La première période se caractérise par
une presse très fortement contrôlée. Certains titres
critiques sont tolérés aux premières années de
l'indépendance. Face à cette presse, des journaux clandestins
circulent, certains jusqu' en 1988.
Au lendemain d'"Octobre", des dizaines de titres paraissent.
Ils sont publics ou privés. Nous traiterons dans ce chapitre de
l'évolution de cette presse mais également de sa diffusion
actuelle en Ile -de- France. Nous réserverons une section aux lignes
éditoriales défendues par cette presse algérienne.
12 4.1 UNE PRESSE UNIQUE
Nous distinguons dans la première période quatre
phases.
-La première de ces phases voit l'interdiction de la
presse coloniale dès juillet 1962. Neuf journaux sont interdits.
En effet le premier texte de l'Algérie
indépendante concernant l'information date du 10 juillet 1962. C'est
un arrêté (...) du président de l'exécutif
provisoire interdisant l'impression, la mise en vente, la diffusion de certains
journaux.
Cette première phase est aussi marquée par
l'interdiction de l'organe central du Parti Communiste Algérien,
l'hebdomadaire El-Hourriya (novembre 1962). En 1963, les journaux
coloniaux La Dépêche d'Alger, La Dépêche d'Oran,
La Dépêche de Constantine sont interdits.
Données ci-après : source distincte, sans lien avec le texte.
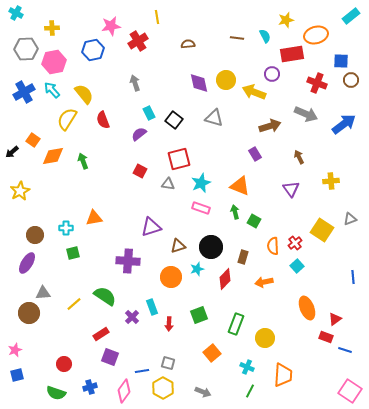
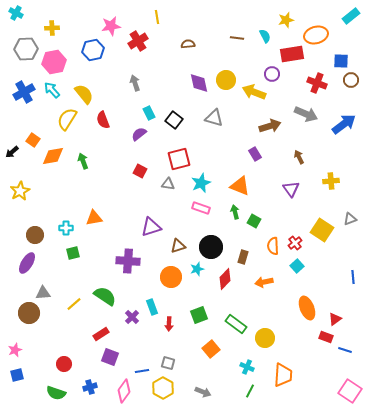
green rectangle at (236, 324): rotated 75 degrees counterclockwise
orange square at (212, 353): moved 1 px left, 4 px up
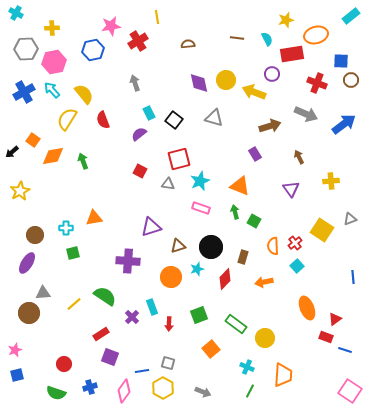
cyan semicircle at (265, 36): moved 2 px right, 3 px down
cyan star at (201, 183): moved 1 px left, 2 px up
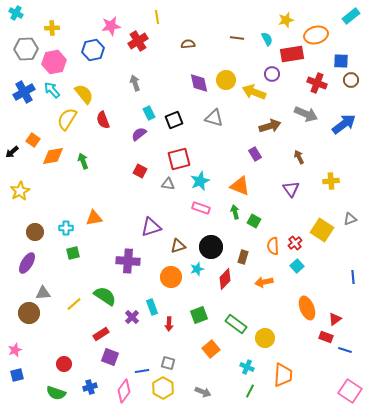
black square at (174, 120): rotated 30 degrees clockwise
brown circle at (35, 235): moved 3 px up
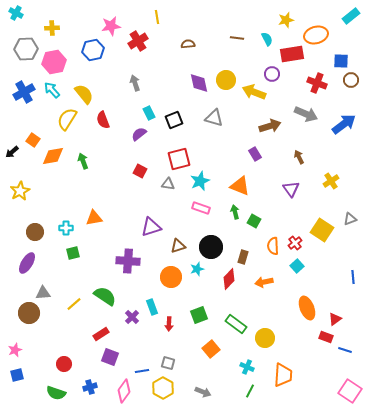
yellow cross at (331, 181): rotated 28 degrees counterclockwise
red diamond at (225, 279): moved 4 px right
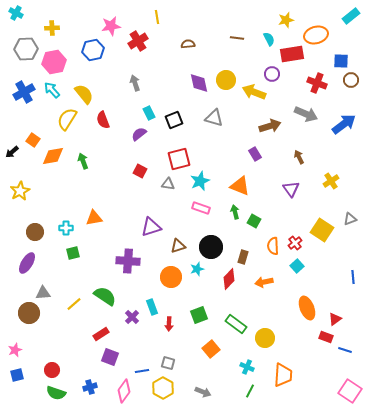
cyan semicircle at (267, 39): moved 2 px right
red circle at (64, 364): moved 12 px left, 6 px down
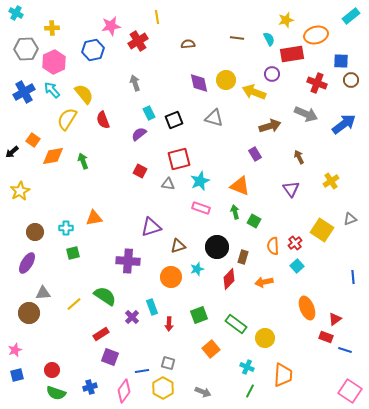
pink hexagon at (54, 62): rotated 15 degrees counterclockwise
black circle at (211, 247): moved 6 px right
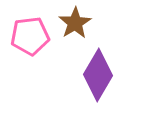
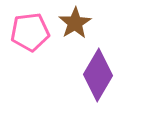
pink pentagon: moved 4 px up
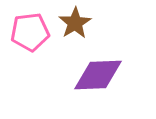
purple diamond: rotated 57 degrees clockwise
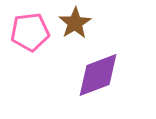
purple diamond: rotated 18 degrees counterclockwise
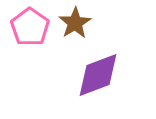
pink pentagon: moved 5 px up; rotated 30 degrees counterclockwise
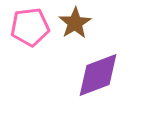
pink pentagon: rotated 30 degrees clockwise
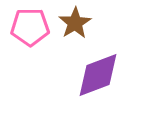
pink pentagon: rotated 6 degrees clockwise
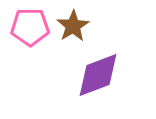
brown star: moved 2 px left, 3 px down
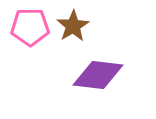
purple diamond: rotated 27 degrees clockwise
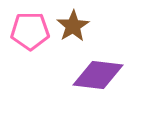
pink pentagon: moved 4 px down
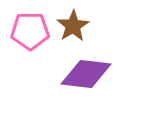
purple diamond: moved 12 px left, 1 px up
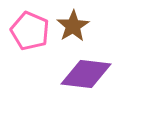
pink pentagon: rotated 24 degrees clockwise
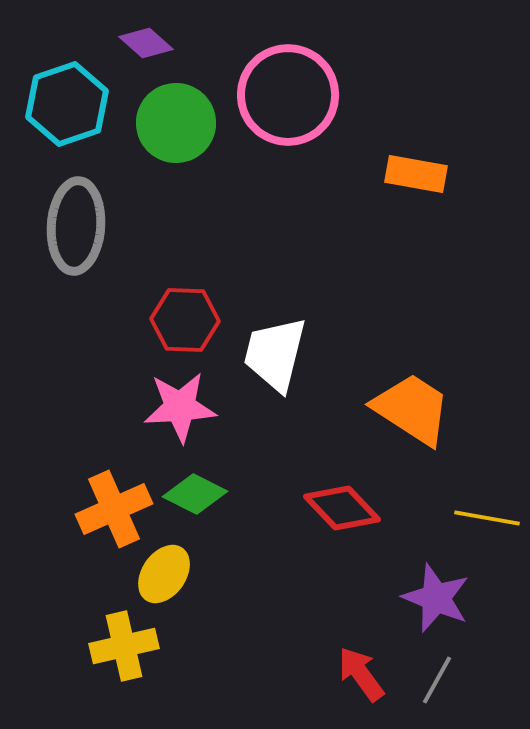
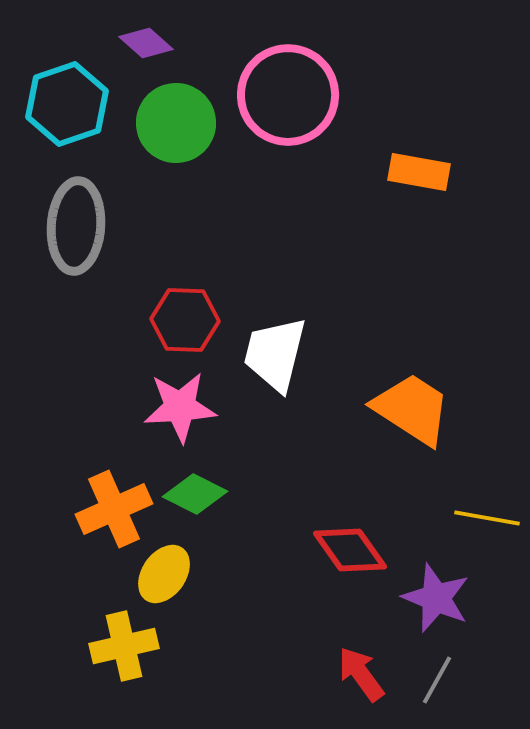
orange rectangle: moved 3 px right, 2 px up
red diamond: moved 8 px right, 42 px down; rotated 8 degrees clockwise
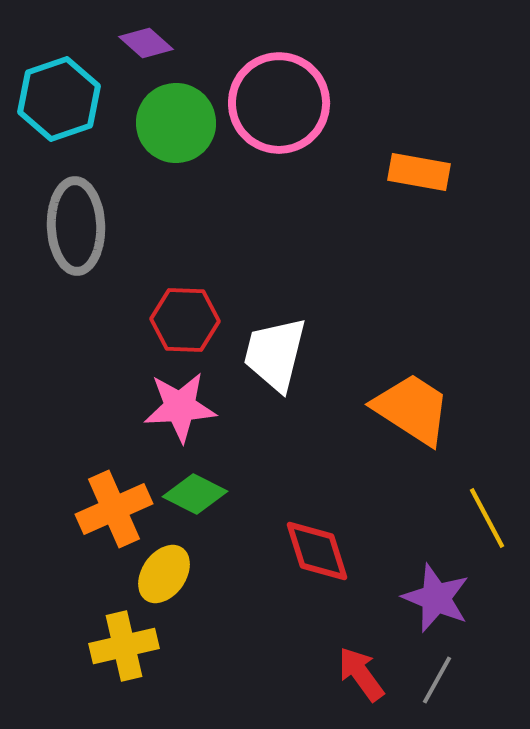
pink circle: moved 9 px left, 8 px down
cyan hexagon: moved 8 px left, 5 px up
gray ellipse: rotated 6 degrees counterclockwise
yellow line: rotated 52 degrees clockwise
red diamond: moved 33 px left, 1 px down; rotated 18 degrees clockwise
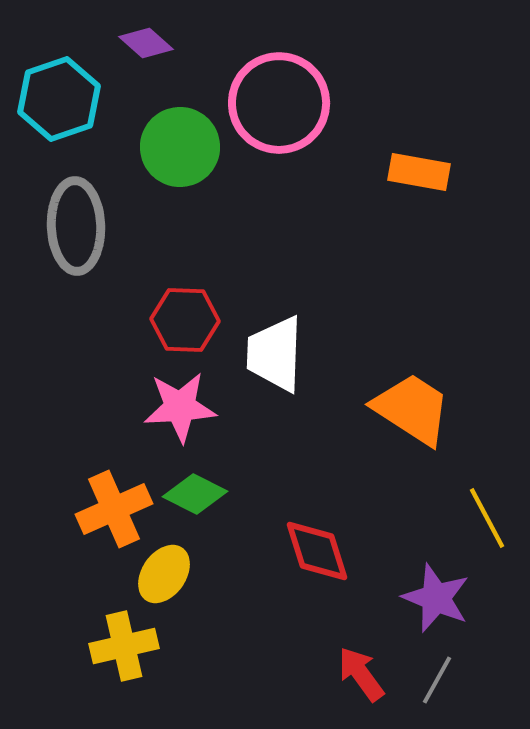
green circle: moved 4 px right, 24 px down
white trapezoid: rotated 12 degrees counterclockwise
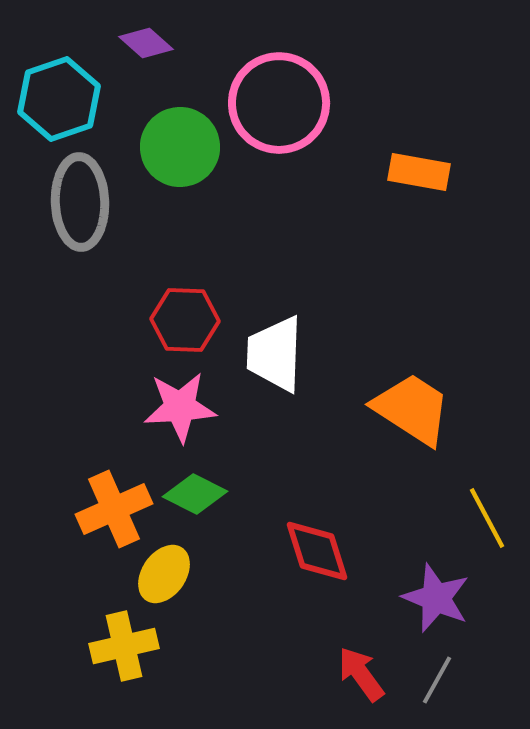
gray ellipse: moved 4 px right, 24 px up
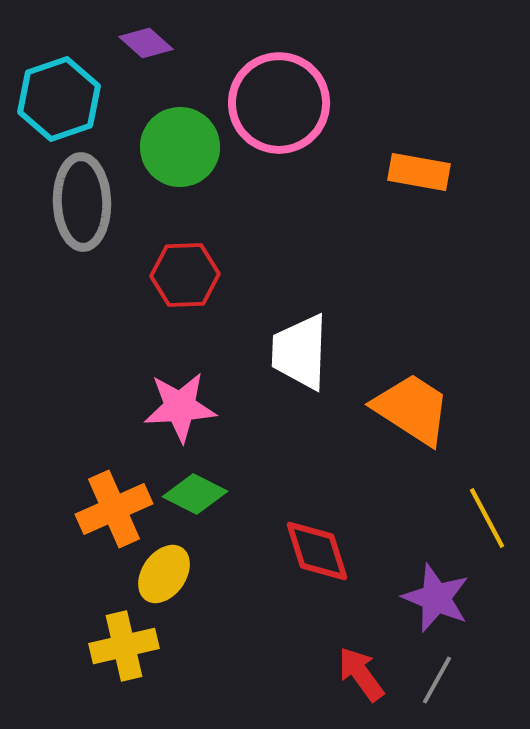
gray ellipse: moved 2 px right
red hexagon: moved 45 px up; rotated 4 degrees counterclockwise
white trapezoid: moved 25 px right, 2 px up
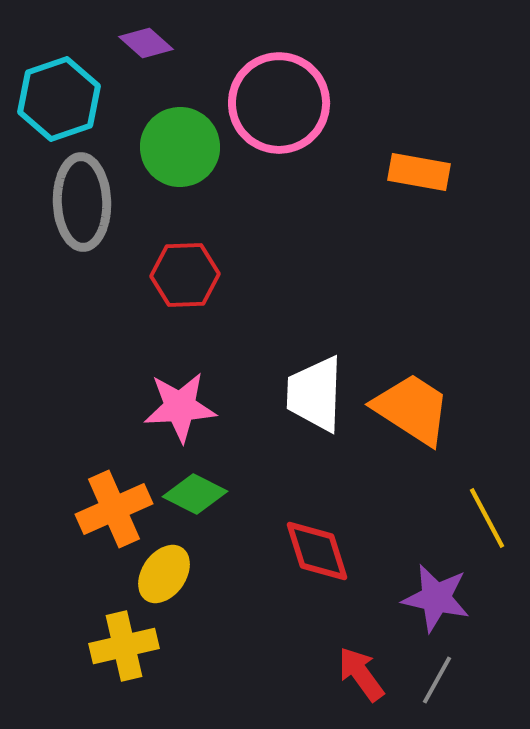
white trapezoid: moved 15 px right, 42 px down
purple star: rotated 10 degrees counterclockwise
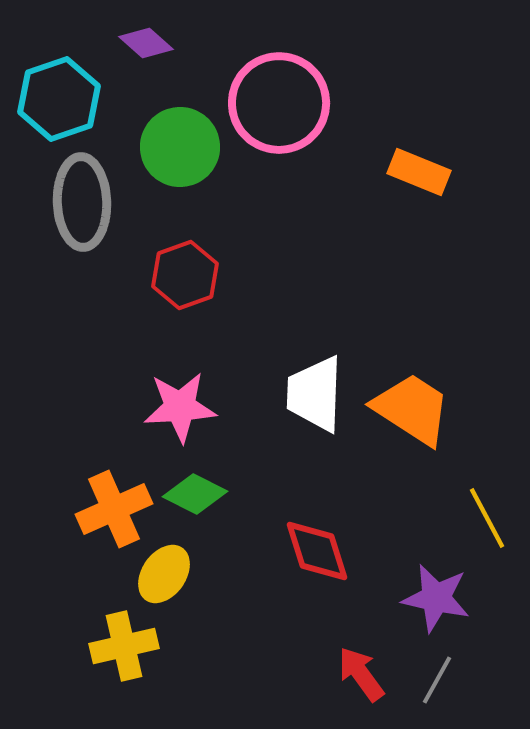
orange rectangle: rotated 12 degrees clockwise
red hexagon: rotated 18 degrees counterclockwise
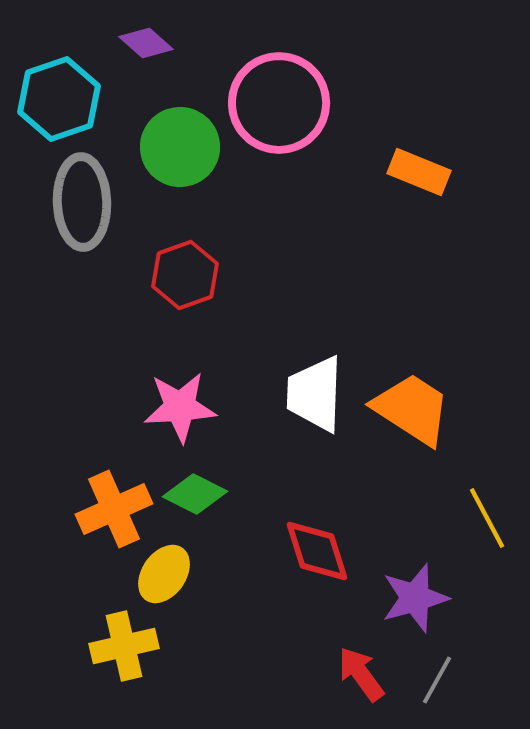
purple star: moved 21 px left; rotated 28 degrees counterclockwise
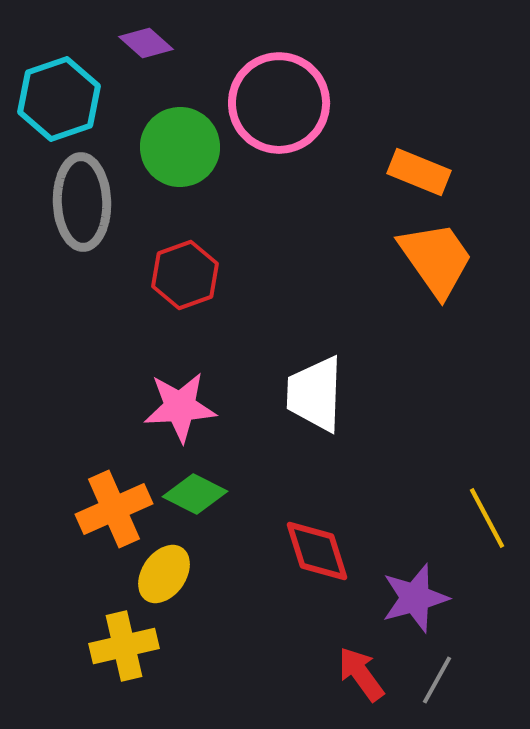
orange trapezoid: moved 24 px right, 150 px up; rotated 22 degrees clockwise
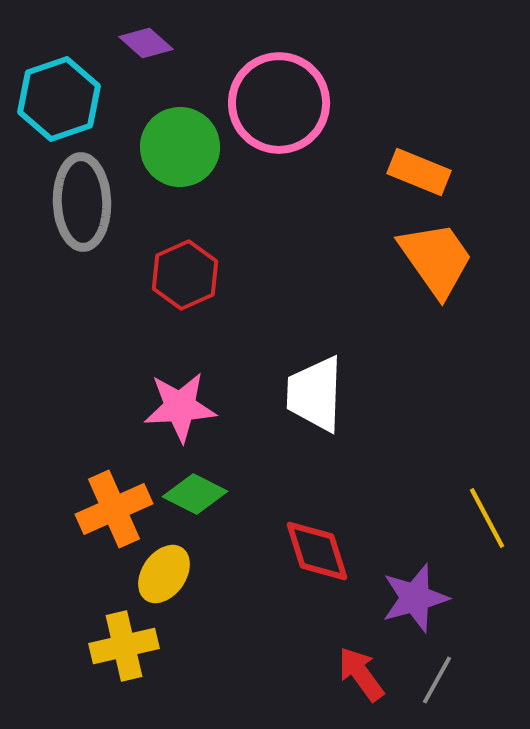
red hexagon: rotated 4 degrees counterclockwise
-La deuxième phase est celle de la création de
plusieurs journaux dont Révolution Africaine, (organe central
du Front de Libération Nationale), Echaab / Le Peuple,
El-Djoumhouria, En-Nasr, Révolution et Travail (1963)
et Alger-Le Soir (1964). Mais dès juillet 1962
Alger-Républicain reparaît. (Il fut interdit avant
l'indépendance à deux reprises, pour ses prises de positions.)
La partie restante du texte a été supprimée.